On croit dans le Galloway que Meg Merrilies doit son existence aux traditions relatives à la célèbre Flora Marshal, l’une des royales parentes de Willie Marshal, plus communément appelé le Caird de Barullion, roi des Égyptiens des basses terres de l’Ouest. Ce roi mérite de fixer l’attention : voici sur son compte quelques particularités. Il naquit dans la paroisse de Kirk-Michael, vers l’an 1671, et mourut, dit-on, à Kirkcudbrisht en 1792, dans sa cent vingt-deuxième année. On ne peut pas dire que cette longue vie ait été bien régulière et remplie de respectables habitudes. Willie fut pressé on enrôlé six fois dans l’armée de terre, et déserta tout autant de fois ; sans compter qu’à trois reprises différentes il quitta le service naval. Il contracta seize mariages légitimes ; et malgré cette part suffisante des plaisirs matrimoniaux, il sévit, après sa centième année, père de quatre enfants naturels.

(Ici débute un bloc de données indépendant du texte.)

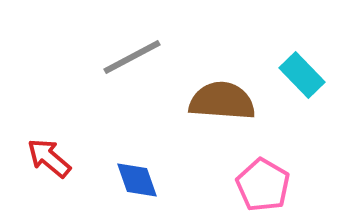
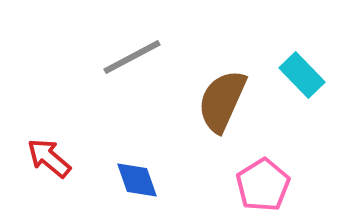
brown semicircle: rotated 70 degrees counterclockwise
pink pentagon: rotated 10 degrees clockwise
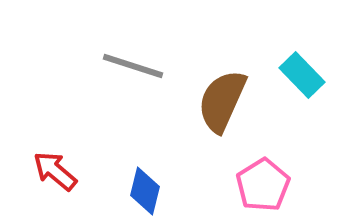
gray line: moved 1 px right, 9 px down; rotated 46 degrees clockwise
red arrow: moved 6 px right, 13 px down
blue diamond: moved 8 px right, 11 px down; rotated 33 degrees clockwise
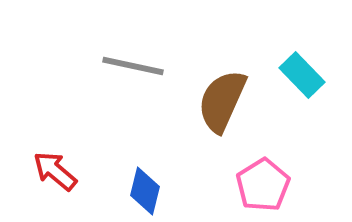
gray line: rotated 6 degrees counterclockwise
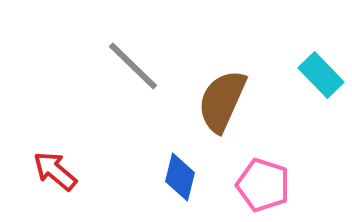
gray line: rotated 32 degrees clockwise
cyan rectangle: moved 19 px right
pink pentagon: rotated 22 degrees counterclockwise
blue diamond: moved 35 px right, 14 px up
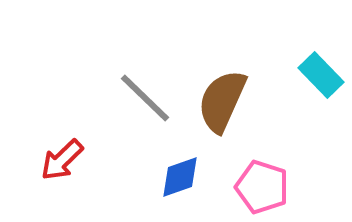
gray line: moved 12 px right, 32 px down
red arrow: moved 7 px right, 11 px up; rotated 84 degrees counterclockwise
blue diamond: rotated 57 degrees clockwise
pink pentagon: moved 1 px left, 2 px down
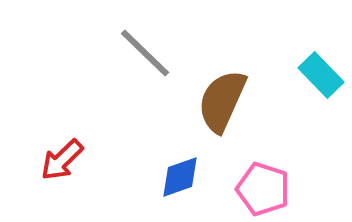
gray line: moved 45 px up
pink pentagon: moved 1 px right, 2 px down
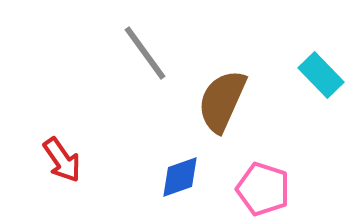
gray line: rotated 10 degrees clockwise
red arrow: rotated 81 degrees counterclockwise
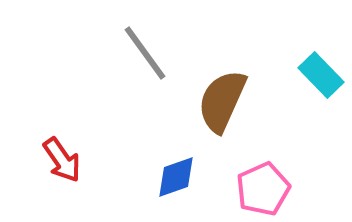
blue diamond: moved 4 px left
pink pentagon: rotated 30 degrees clockwise
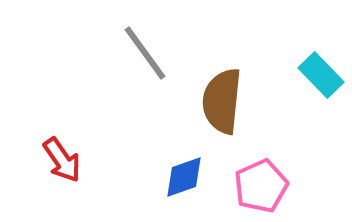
brown semicircle: rotated 18 degrees counterclockwise
blue diamond: moved 8 px right
pink pentagon: moved 2 px left, 3 px up
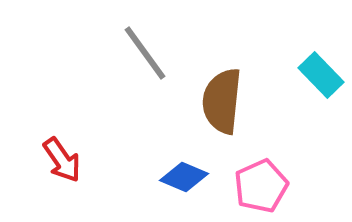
blue diamond: rotated 42 degrees clockwise
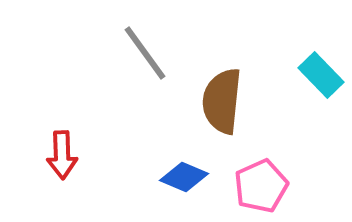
red arrow: moved 5 px up; rotated 33 degrees clockwise
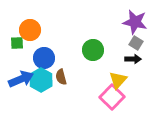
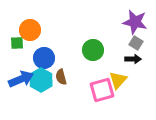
pink square: moved 10 px left, 7 px up; rotated 30 degrees clockwise
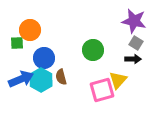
purple star: moved 1 px left, 1 px up
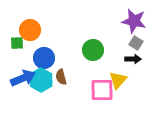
blue arrow: moved 2 px right, 1 px up
pink square: rotated 15 degrees clockwise
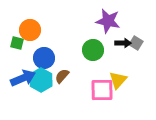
purple star: moved 26 px left
green square: rotated 16 degrees clockwise
black arrow: moved 10 px left, 16 px up
brown semicircle: moved 1 px right, 1 px up; rotated 56 degrees clockwise
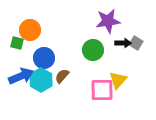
purple star: rotated 20 degrees counterclockwise
blue arrow: moved 2 px left, 2 px up
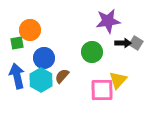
green square: rotated 24 degrees counterclockwise
green circle: moved 1 px left, 2 px down
blue arrow: moved 4 px left; rotated 80 degrees counterclockwise
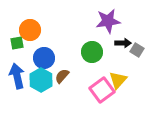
gray square: moved 1 px right, 7 px down
pink square: rotated 35 degrees counterclockwise
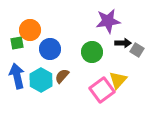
blue circle: moved 6 px right, 9 px up
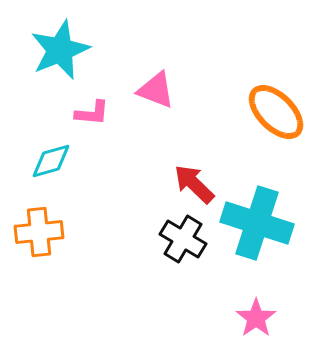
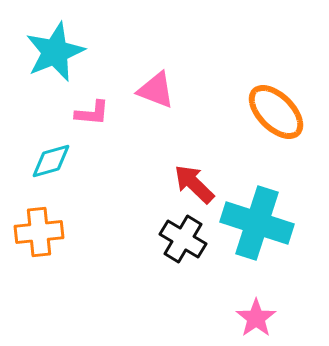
cyan star: moved 5 px left, 2 px down
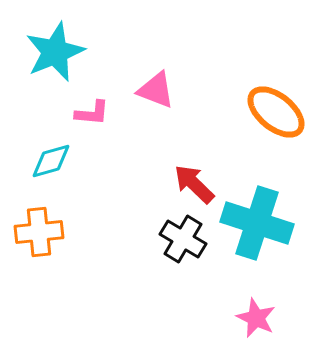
orange ellipse: rotated 6 degrees counterclockwise
pink star: rotated 12 degrees counterclockwise
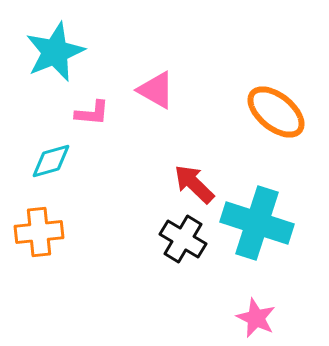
pink triangle: rotated 9 degrees clockwise
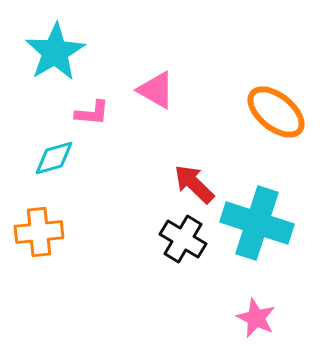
cyan star: rotated 8 degrees counterclockwise
cyan diamond: moved 3 px right, 3 px up
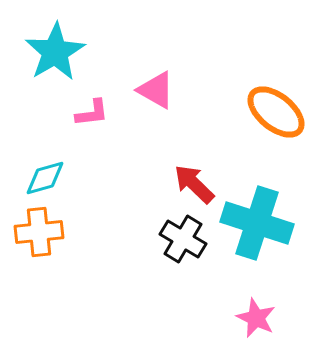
pink L-shape: rotated 12 degrees counterclockwise
cyan diamond: moved 9 px left, 20 px down
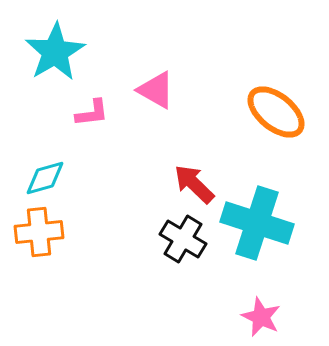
pink star: moved 5 px right, 1 px up
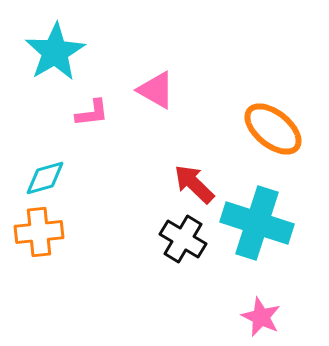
orange ellipse: moved 3 px left, 17 px down
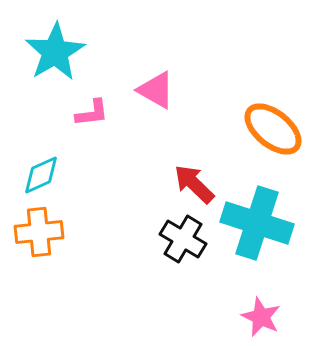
cyan diamond: moved 4 px left, 3 px up; rotated 9 degrees counterclockwise
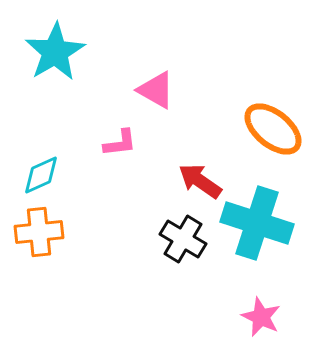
pink L-shape: moved 28 px right, 30 px down
red arrow: moved 6 px right, 3 px up; rotated 9 degrees counterclockwise
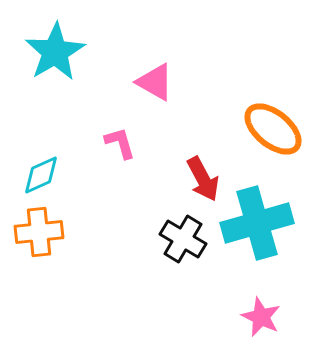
pink triangle: moved 1 px left, 8 px up
pink L-shape: rotated 99 degrees counterclockwise
red arrow: moved 3 px right, 2 px up; rotated 153 degrees counterclockwise
cyan cross: rotated 34 degrees counterclockwise
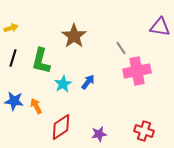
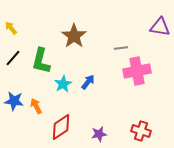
yellow arrow: rotated 112 degrees counterclockwise
gray line: rotated 64 degrees counterclockwise
black line: rotated 24 degrees clockwise
red cross: moved 3 px left
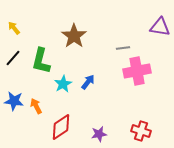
yellow arrow: moved 3 px right
gray line: moved 2 px right
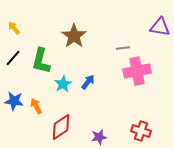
purple star: moved 3 px down
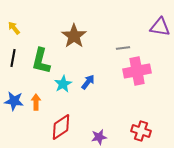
black line: rotated 30 degrees counterclockwise
orange arrow: moved 4 px up; rotated 28 degrees clockwise
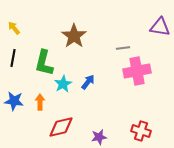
green L-shape: moved 3 px right, 2 px down
orange arrow: moved 4 px right
red diamond: rotated 20 degrees clockwise
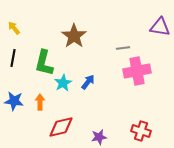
cyan star: moved 1 px up
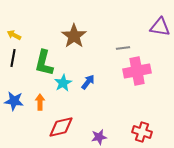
yellow arrow: moved 7 px down; rotated 24 degrees counterclockwise
red cross: moved 1 px right, 1 px down
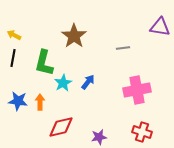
pink cross: moved 19 px down
blue star: moved 4 px right
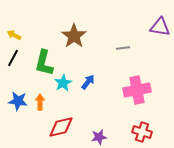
black line: rotated 18 degrees clockwise
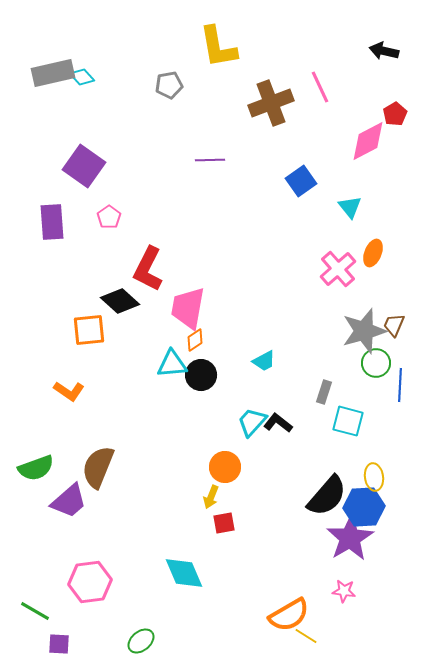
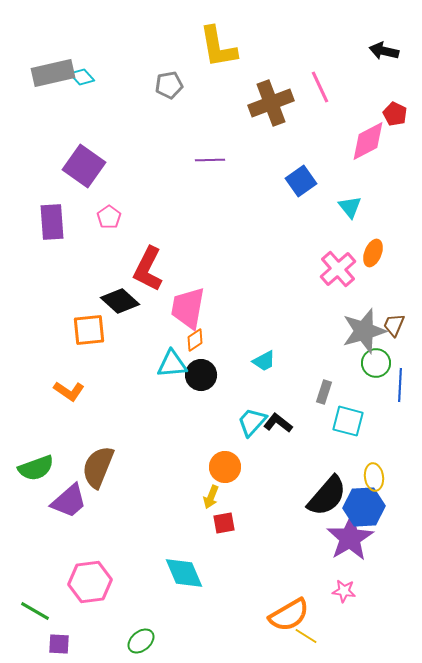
red pentagon at (395, 114): rotated 15 degrees counterclockwise
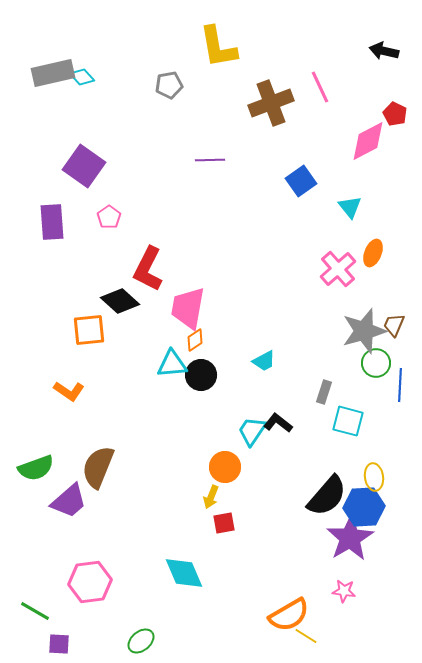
cyan trapezoid at (252, 422): moved 9 px down; rotated 8 degrees counterclockwise
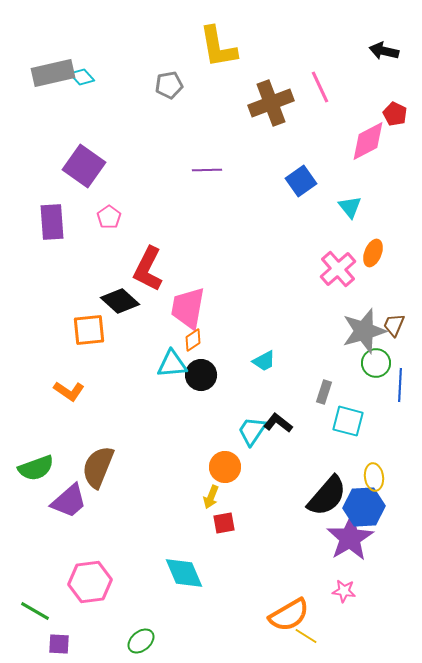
purple line at (210, 160): moved 3 px left, 10 px down
orange diamond at (195, 340): moved 2 px left
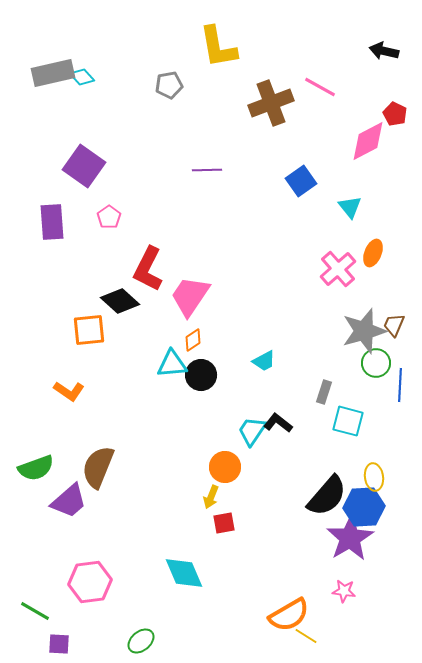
pink line at (320, 87): rotated 36 degrees counterclockwise
pink trapezoid at (188, 308): moved 2 px right, 12 px up; rotated 24 degrees clockwise
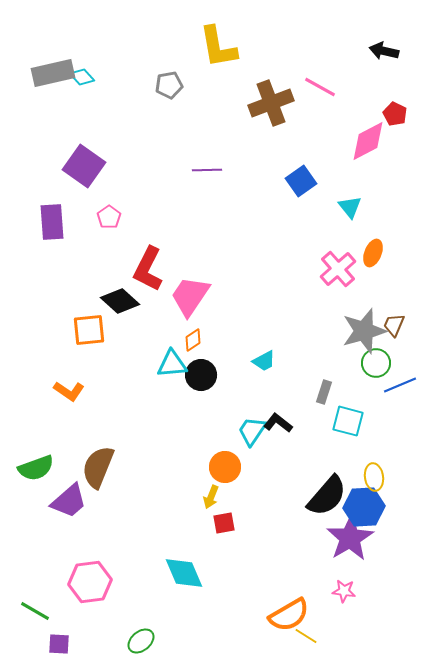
blue line at (400, 385): rotated 64 degrees clockwise
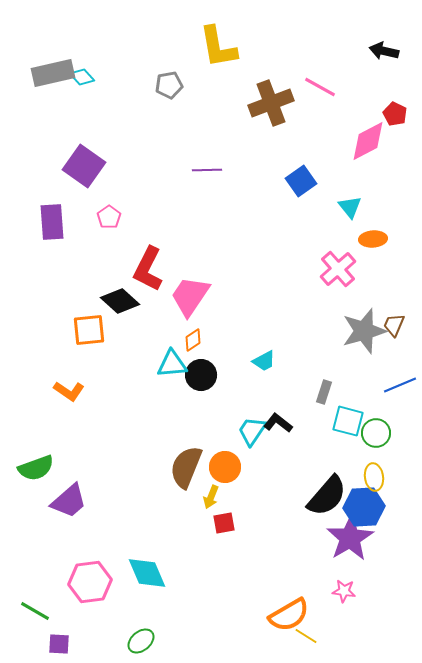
orange ellipse at (373, 253): moved 14 px up; rotated 64 degrees clockwise
green circle at (376, 363): moved 70 px down
brown semicircle at (98, 467): moved 88 px right
cyan diamond at (184, 573): moved 37 px left
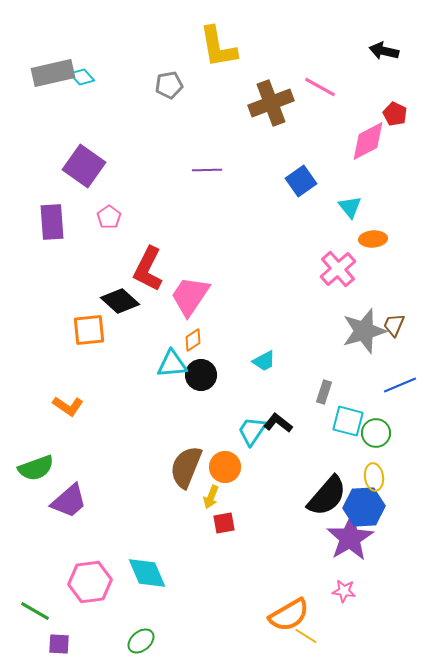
orange L-shape at (69, 391): moved 1 px left, 15 px down
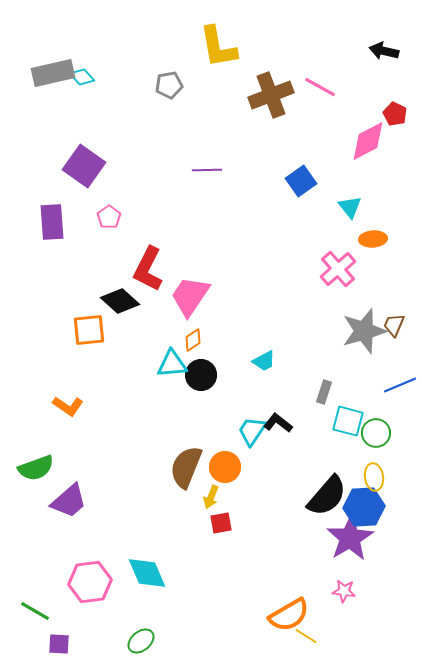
brown cross at (271, 103): moved 8 px up
red square at (224, 523): moved 3 px left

Il subsistait, vers la fin de sa longue vie, d’une pension que lui faisait le grand-père du comte de Selkirk actuel. Willie Marshal est enterré dans l’église de Kirkcudbright. On y montre son tombeau, décoré d’un écusson dont les armes conviennent bien à la profession du défunt, deux cornes de bélier et deux cuillères.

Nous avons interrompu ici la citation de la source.